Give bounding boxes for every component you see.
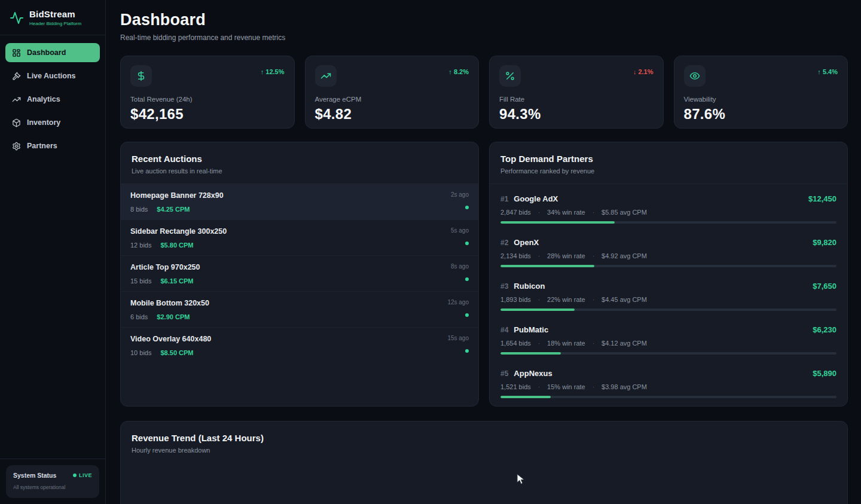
dot-separator: ·: [538, 253, 540, 259]
auction-row[interactable]: Article Top 970x250 15 bids $6.15 CPM 8s…: [121, 256, 478, 292]
partner-bids: 1,893 bids: [500, 296, 531, 303]
partner-bids: 2,847 bids: [500, 209, 531, 216]
dot-separator: ·: [538, 297, 540, 303]
auction-cpm: $6.15 CPM: [160, 277, 193, 285]
partner-row[interactable]: #2 OpenX $9,820 2,134 bids · 28% win rat…: [490, 231, 847, 275]
partner-avg-cpm: $4.12 avg CPM: [602, 340, 647, 347]
mouse-cursor: [517, 474, 526, 485]
auction-time: 8s ago: [451, 263, 469, 270]
sidebar-item-partners[interactable]: Partners: [5, 136, 100, 155]
auction-cpm: $2.90 CPM: [157, 313, 190, 320]
percent-icon: [499, 65, 521, 87]
partner-list: #1 Google AdX $12,450 2,847 bids · 34% w…: [490, 184, 847, 406]
partner-revenue: $7,650: [813, 282, 836, 291]
win-rate-bar-track: [500, 352, 836, 355]
auction-time: 2s ago: [451, 191, 469, 198]
partner-row[interactable]: #1 Google AdX $12,450 2,847 bids · 34% w…: [490, 188, 847, 231]
auction-row[interactable]: Homepage Banner 728x90 8 bids $4.25 CPM …: [121, 184, 478, 220]
auction-name: Article Top 970x250: [130, 263, 200, 271]
live-dot-icon: [73, 474, 77, 477]
live-dot-icon: [465, 242, 469, 245]
system-status-subtitle: All systems operational: [13, 484, 92, 490]
auction-name: Sidebar Rectangle 300x250: [130, 227, 227, 236]
sidebar-item-inventory[interactable]: Inventory: [5, 113, 100, 132]
sidebar-item-dashboard[interactable]: Dashboard: [5, 43, 100, 62]
panel-title: Top Demand Partners: [500, 154, 836, 164]
partner-name: Google AdX: [514, 194, 558, 203]
stat-card-total-revenue: ↑ 12.5% Total Revenue (24h) $42,165: [120, 56, 295, 129]
auction-list: Homepage Banner 728x90 8 bids $4.25 CPM …: [121, 184, 478, 363]
trend-arrow-icon: ↑: [448, 68, 452, 75]
dot-separator: ·: [593, 340, 594, 347]
auction-bids: 6 bids: [130, 313, 148, 320]
partner-row[interactable]: #5 AppNexus $5,890 1,521 bids · 15% win …: [490, 362, 847, 406]
stat-label: Fill Rate: [499, 96, 654, 103]
dot-separator: ·: [593, 384, 594, 390]
recent-auctions-panel: Recent Auctions Live auction results in …: [120, 142, 479, 407]
auction-name: Homepage Banner 728x90: [130, 191, 224, 200]
sidebar-footer: System Status LIVE All systems operation…: [0, 459, 105, 504]
panels-row: Recent Auctions Live auction results in …: [120, 142, 848, 407]
stat-card-average-ecpm: ↑ 8.2% Average eCPM $4.82: [305, 56, 480, 129]
sidebar-item-live-auctions[interactable]: Live Auctions: [5, 66, 100, 85]
dot-separator: ·: [538, 209, 540, 216]
stat-label: Viewability: [684, 96, 838, 103]
win-rate-bar-track: [500, 221, 836, 224]
auction-time: 12s ago: [447, 299, 469, 306]
dot-separator: ·: [538, 340, 540, 347]
partner-win-rate: 15% win rate: [547, 383, 585, 390]
page-header: Dashboard Real-time bidding performance …: [120, 11, 848, 42]
dollar-icon: [130, 65, 152, 87]
partner-bids: 1,521 bids: [500, 383, 531, 390]
partner-win-rate: 22% win rate: [547, 296, 585, 303]
partner-rank: #5: [500, 369, 508, 378]
auction-time: 5s ago: [451, 227, 469, 234]
partner-revenue: $12,450: [808, 194, 836, 203]
win-rate-bar-track: [500, 265, 836, 267]
live-label: LIVE: [79, 472, 92, 478]
dot-separator: ·: [538, 384, 540, 390]
partner-row[interactable]: #3 Rubicon $7,650 1,893 bids · 22% win r…: [490, 275, 847, 319]
partner-avg-cpm: $3.98 avg CPM: [602, 383, 647, 390]
auction-row[interactable]: Sidebar Rectangle 300x250 12 bids $5.80 …: [121, 220, 478, 256]
win-rate-bar-fill: [500, 308, 575, 311]
partner-rank: #3: [500, 282, 508, 291]
partner-win-rate: 28% win rate: [547, 252, 585, 259]
brand-tagline: Header Bidding Platform: [29, 21, 81, 26]
win-rate-bar-fill: [500, 396, 551, 398]
change-value: 5.4%: [823, 68, 838, 75]
gear-icon: [12, 142, 21, 151]
partner-rank: #2: [500, 239, 508, 247]
revenue-chart-area: [121, 463, 847, 504]
recent-auctions-header: Recent Auctions Live auction results in …: [121, 142, 478, 184]
panel-subtitle: Hourly revenue breakdown: [132, 447, 836, 454]
win-rate-bar-fill: [500, 265, 594, 267]
live-dot-icon: [465, 349, 469, 353]
stats-row: ↑ 12.5% Total Revenue (24h) $42,165 ↑ 8.…: [120, 56, 848, 129]
change-value: 12.5%: [265, 68, 284, 75]
eye-icon: [684, 65, 706, 87]
live-dot-icon: [465, 206, 469, 209]
partner-rank: #1: [500, 195, 508, 203]
live-dot-icon: [465, 313, 469, 317]
trend-arrow-icon: ↓: [633, 68, 637, 75]
partner-bids: 1,654 bids: [500, 340, 531, 347]
sidebar-item-analytics[interactable]: Analytics: [5, 90, 100, 109]
stat-value: 94.3%: [499, 106, 654, 123]
page-title: Dashboard: [120, 11, 848, 29]
page-subtitle: Real-time bidding performance and revenu…: [120, 33, 848, 42]
auction-row[interactable]: Video Overlay 640x480 10 bids $8.50 CPM …: [121, 328, 478, 363]
trend-arrow-icon: ↑: [817, 68, 821, 75]
sidebar-item-label: Inventory: [27, 118, 60, 127]
live-badge: LIVE: [73, 472, 92, 478]
trend-arrow-icon: ↑: [261, 68, 264, 75]
change-badge: ↓ 2.1%: [633, 68, 654, 75]
sidebar-item-label: Dashboard: [27, 48, 66, 57]
change-value: 8.2%: [454, 68, 469, 75]
partner-row[interactable]: #4 PubMatic $6,230 1,654 bids · 18% win …: [490, 319, 847, 362]
partner-revenue: $6,230: [813, 325, 836, 334]
sidebar-item-label: Live Auctions: [27, 72, 76, 80]
auction-row[interactable]: Mobile Bottom 320x50 6 bids $2.90 CPM 12…: [121, 292, 478, 328]
panel-subtitle: Live auction results in real-time: [132, 167, 468, 175]
trending-up-icon: [12, 95, 21, 104]
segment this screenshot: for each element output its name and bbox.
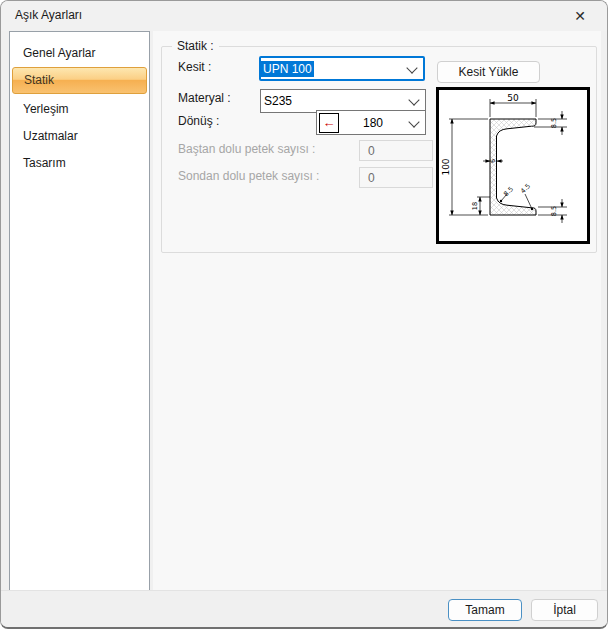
cancel-button-label: İptal — [553, 603, 576, 617]
chevron-down-icon[interactable] — [406, 62, 417, 73]
bastan-petek-field: 0 — [359, 140, 433, 161]
dialog-title: Aşık Ayarları — [15, 8, 82, 22]
kesit-yukle-button[interactable]: Kesit Yükle — [437, 61, 540, 83]
chevron-down-icon[interactable] — [408, 94, 419, 105]
materyal-value: S235 — [261, 94, 292, 108]
bastan-petek-value: 0 — [368, 144, 375, 158]
kesit-combobox[interactable]: UPN 100 — [259, 56, 425, 81]
statik-groupbox: Statik : Kesit : UPN 100 Kesit Yükle Mat… — [161, 46, 597, 253]
dim-root-radius: 8.5 — [502, 185, 515, 198]
kesit-value: UPN 100 — [261, 61, 314, 77]
close-icon: ✕ — [574, 8, 586, 24]
sondan-petek-label: Sondan dolu petek sayısı : — [178, 169, 319, 183]
footer-bar: Tamam İptal — [1, 590, 607, 627]
dim-toe-radius: 4.5 — [519, 182, 532, 195]
dim-flange-thickness-top: 8.5 — [550, 118, 558, 128]
ok-button-label: Tamam — [465, 603, 504, 617]
main-content: Statik : Kesit : UPN 100 Kesit Yükle Mat… — [153, 31, 601, 593]
dialog-body: Genel Ayarlar Statik Yerleşim Uzatmalar … — [1, 31, 607, 593]
rotation-arrow-icon: ← — [319, 113, 339, 133]
kesit-yukle-label: Kesit Yükle — [459, 65, 519, 79]
dim-flange-width: 50 — [507, 93, 519, 103]
dim-web-thickness: 6 — [489, 159, 497, 163]
cancel-button[interactable]: İptal — [531, 599, 598, 621]
kesit-label: Kesit : — [178, 60, 211, 74]
donus-combobox[interactable]: ← 180 — [316, 110, 426, 135]
sondan-petek-field: 0 — [359, 167, 433, 188]
dim-flange-edge: 18 — [471, 202, 479, 210]
sondan-petek-value: 0 — [368, 171, 375, 185]
sidebar-item-statik[interactable]: Statik — [12, 67, 147, 94]
close-button[interactable]: ✕ — [559, 1, 601, 31]
sidebar-item-tasarim[interactable]: Tasarım — [10, 150, 149, 177]
sidebar-item-yerlesim[interactable]: Yerleşim — [10, 96, 149, 123]
upn-section-shape — [490, 119, 536, 215]
bastan-petek-label: Baştan dolu petek sayısı : — [178, 142, 315, 156]
sidebar: Genel Ayarlar Statik Yerleşim Uzatmalar … — [9, 31, 150, 591]
dim-height: 100 — [441, 158, 451, 175]
sidebar-item-uzatmalar[interactable]: Uzatmalar — [10, 123, 149, 150]
materyal-label: Materyal : — [178, 91, 231, 105]
donus-label: Dönüş : — [178, 114, 219, 128]
statik-group-title: Statik : — [172, 39, 219, 53]
dialog-asik-ayarlari: Aşık Ayarları ✕ Genel Ayarlar Statik Yer… — [0, 0, 608, 629]
title-bar: Aşık Ayarları ✕ — [1, 1, 607, 31]
section-preview-panel: 50 100 8.5 — [436, 87, 590, 244]
ok-button[interactable]: Tamam — [448, 599, 522, 621]
section-drawing: 50 100 8.5 — [439, 90, 587, 241]
sidebar-item-genel-ayarlar[interactable]: Genel Ayarlar — [10, 40, 149, 67]
dim-flange-thickness-bottom: 8.5 — [550, 206, 558, 216]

----------

Sift the data above for lines with "radius", then copy each one.

dim-root-radius: 8.5 — [502, 185, 515, 198]
dim-toe-radius: 4.5 — [519, 182, 532, 195]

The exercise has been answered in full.